Pushing aside Ghandi’s oft-quoted line that “an eye for an eye will make the whole world blind”, there will come a time in every man’s life when he is confronted with the threat of a fight. What you do next says a lot about your character and can have serious consequences, not least for your health. Here are our 4 rules to making it out the other side unharmed and unashamed.
Play it cool
Fighting fire with fire is rarely advisable, and any self-defence guru worth his salt will tell you that almost all fights can be defused early on. A calm voice, non-threatening body language (open fists, a step backwards and loose shoulders) and decisive non-combatant statement will dowse the temper of all but the most psychotic of combatants. A cool head and the strength to control the situation and walk away will serve you best in every situation.
Brains over brawn
Judge your situation carefully; a steroid fuelled meathead is unlikely to be beaten by a war of words, but if your opponent happens to be a fast-talking dandy then a sharp tongue and quick wit can swiftly settle the argument. Nonetheless, if, like Oscar winning Matt Damon, you’re going to engage in a war of words be prepared for the worst and know that you can win in an outright brawl.

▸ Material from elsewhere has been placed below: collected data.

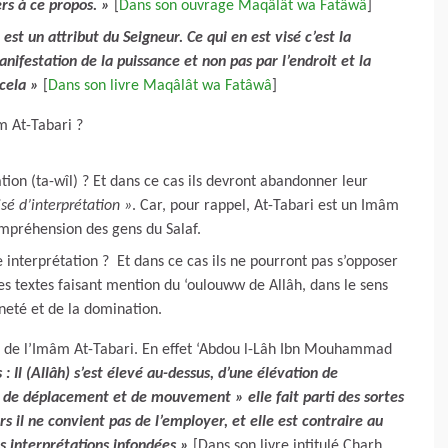
ers à ce propos. »
[
Dans son ouvrage Maqâlât wa Fatâwâ
]
 est un attribut du Seigneur. Ce qui en est visé c’est la
nifestation de la puissance et non pas par l’endroit et la
cela »
[
Dans son livre Maqâlât wa Fatâwâ
]
m At-Tabari ?
tation (ta-wîl) ? Et dans ce cas ils devront abandonner leur
isé d’interprétation »
. Car, pour rappel, At-Tabari est un Imâm
compréhension des gens du Salaf.
e interprétation ? Et dans ce cas ils ne pourront pas s’opposer
les textes faisant mention du ‘oulouww de Allâh, dans le sens
ineté et de la domination.
n de l’Imâm At-Tabari. En effet ‘Abdou l-Lâh Ibn Mouhammad
s : Il (Allâh) s’est élevé au-dessus, d’une élévation de
 de déplacement et de mouvement » elle fait parti des sortes
rs il ne convient pas de l’employer, et elle est contraire au
s interprétations infondées »
[Dans son livre intitulé Charh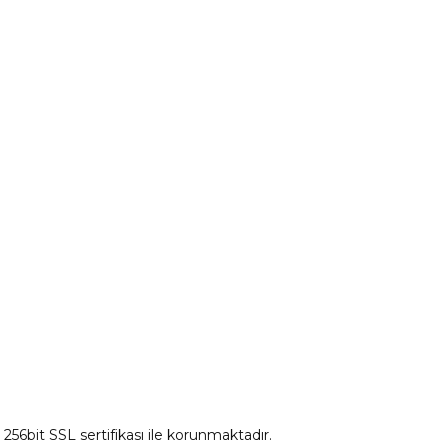
Peugeot Yedek Parça
tum
Citroen Yedek Parça
Ds Yedek Parça
z 256bit SSL sertifikası ile korunmaktadır.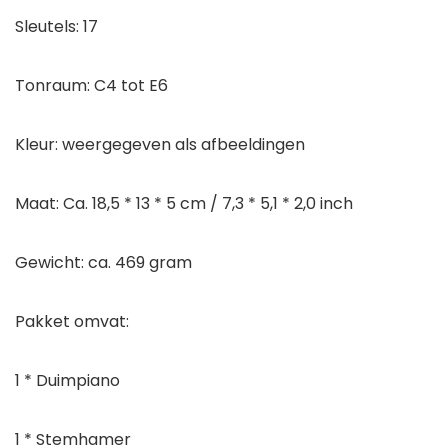
Sleutels: 17
Tonraum: C4 tot E6
Kleur: weergegeven als afbeeldingen
Maat: Ca. 18,5 * 13 * 5 cm / 7,3 * 5,1 * 2,0 inch
Gewicht: ca. 469 gram
Pakket omvat:
1 * Duimpiano
1 * Stemhamer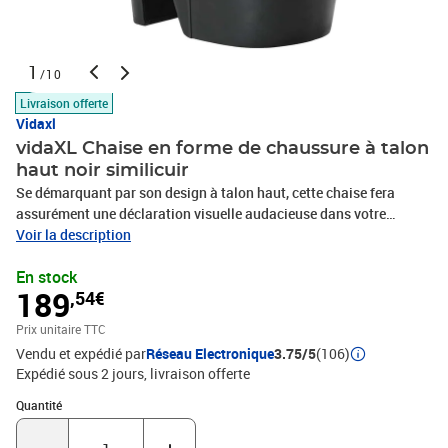
1
/10
Livraison offerte
Vidaxl
vidaXL Chaise en forme de chaussure à talon
haut noir similicuir
Se démarquant par son design à talon haut, cette chaise fera
assurément une déclaration visuelle audacieuse dans votre
décoration intérieure. Rembourrée de similicuir fin, cette chaise
Voir la description
apporte une touche moderne et extravagante. Elle est parfaite
En stock
pour les soirées à thème et attirera les regards de vos invités à
189
,54€
première vue ! Asseyez-vous et détendez-vous sur la chaise en
forme de chaussure à talon haut ! La chaise est facile à
Prix unitaire TTC
assembler.Couleur : noirMatériau : similicuirDimensions : 43 x
Vendu et expédié par
Réseau Electronique
3.75/5
(106)
82,5 x 85,5 cm (l x P x H)Avec un design unique de chaussure à
Expédié sous 2 jours
livraison offerte
talon hautCapacité de charge max. : 110 kgMatériel: Coton: 5%,
Polyester: 25%, PVC: 70%
Quantité : 1
Quantité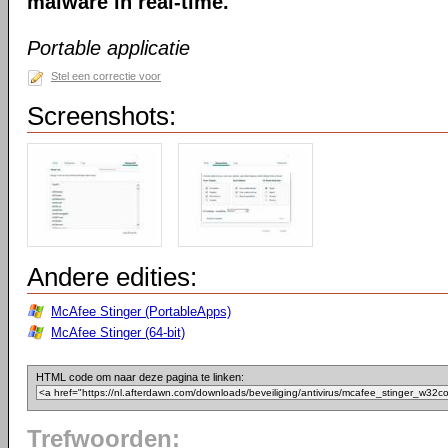
malware in real-time.
Portable applicatie
Stel een correctie voor
Screenshots:
Andere edities:
McAfee Stinger (PortableApps)
McAfee Stinger (64-bit)
HTML code om naar deze pagina te linken:
Trefwoorden:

Carl Froch’s recent defeat of George Groves should have been a humiliating exposure of Groves’ incessant pre-fight arrogance and a glorious vindication of Froch’s world-class status. But their respective grace, in victory as in defeat, silenced any jeering. In the words of Cameron Conaway, from his ‘Memoirs of a Cage-Fighting Poet’, “fights begin and end with handshakes”.
Float like a butterfly, sting like a bee
If you’re forced to use your fists, make sure you know how to use them. Keep a cool head, move fast and hit him where it hurts – throat, kidneys, jaw. If you’re not used to heavy manual labour or a regular at a boxing gym then use your fists sparingly, you’ll find your elbows are surprisingly lethal.